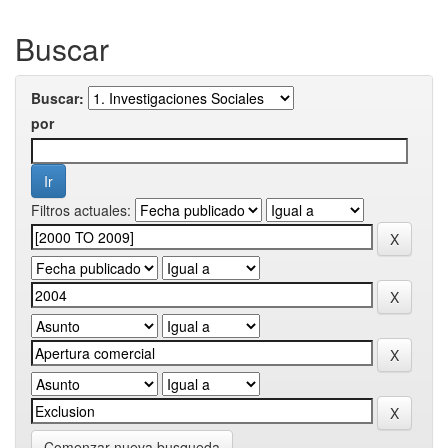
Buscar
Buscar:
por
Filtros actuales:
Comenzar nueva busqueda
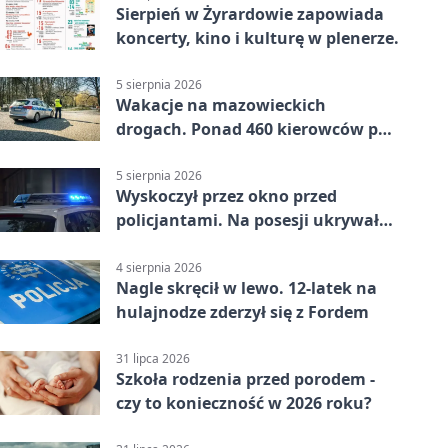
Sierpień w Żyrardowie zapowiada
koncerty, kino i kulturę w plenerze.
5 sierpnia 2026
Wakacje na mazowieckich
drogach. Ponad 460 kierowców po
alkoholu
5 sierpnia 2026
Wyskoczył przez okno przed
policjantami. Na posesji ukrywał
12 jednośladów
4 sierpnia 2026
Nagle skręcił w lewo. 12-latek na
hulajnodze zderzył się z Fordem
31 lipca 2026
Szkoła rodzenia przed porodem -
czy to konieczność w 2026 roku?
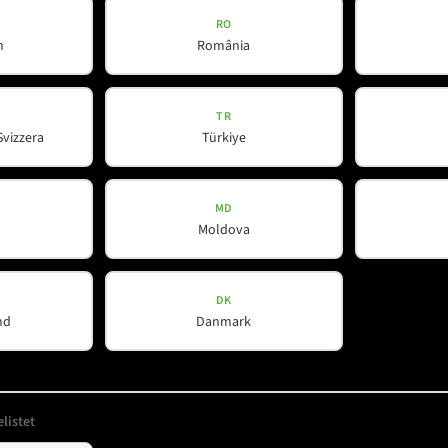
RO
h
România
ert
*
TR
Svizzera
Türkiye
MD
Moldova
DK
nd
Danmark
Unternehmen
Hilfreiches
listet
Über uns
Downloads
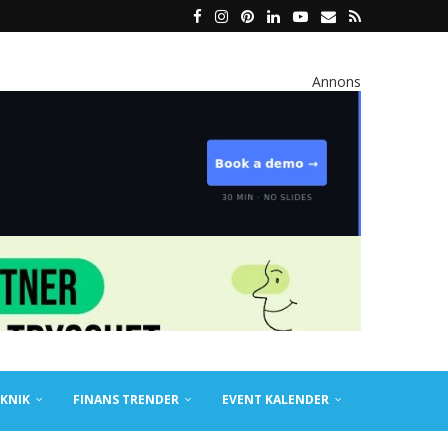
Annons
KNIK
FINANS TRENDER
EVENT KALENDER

═══

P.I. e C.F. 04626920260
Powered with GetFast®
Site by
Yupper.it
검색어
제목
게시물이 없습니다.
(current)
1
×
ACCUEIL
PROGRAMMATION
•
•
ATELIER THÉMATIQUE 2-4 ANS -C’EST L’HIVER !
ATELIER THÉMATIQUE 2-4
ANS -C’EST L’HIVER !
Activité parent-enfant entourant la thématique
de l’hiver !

═══

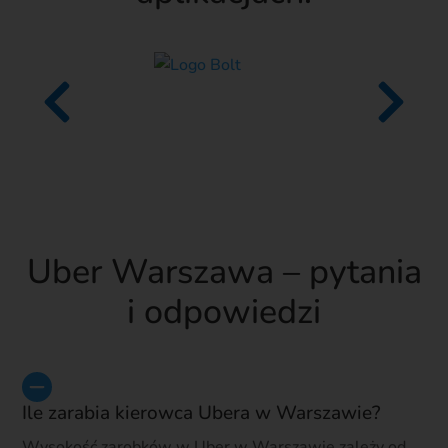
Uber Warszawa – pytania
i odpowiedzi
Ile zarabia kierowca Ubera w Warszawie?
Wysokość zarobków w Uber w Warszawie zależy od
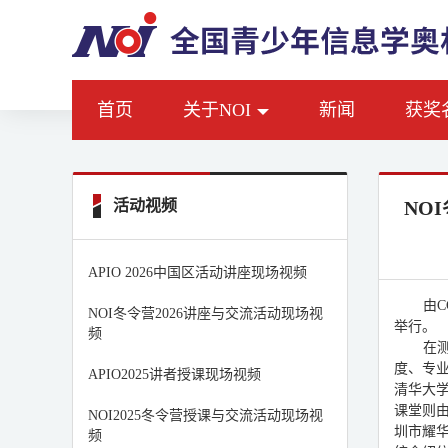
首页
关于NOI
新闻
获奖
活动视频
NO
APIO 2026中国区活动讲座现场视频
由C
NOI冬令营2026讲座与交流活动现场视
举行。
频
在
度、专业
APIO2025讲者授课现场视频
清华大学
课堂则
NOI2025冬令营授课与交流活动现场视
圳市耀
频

═══

In the records, which lines use the word "przed"? Report them.

Wyskoczył przez okno przed
Szkoła rodzenia przed porodem -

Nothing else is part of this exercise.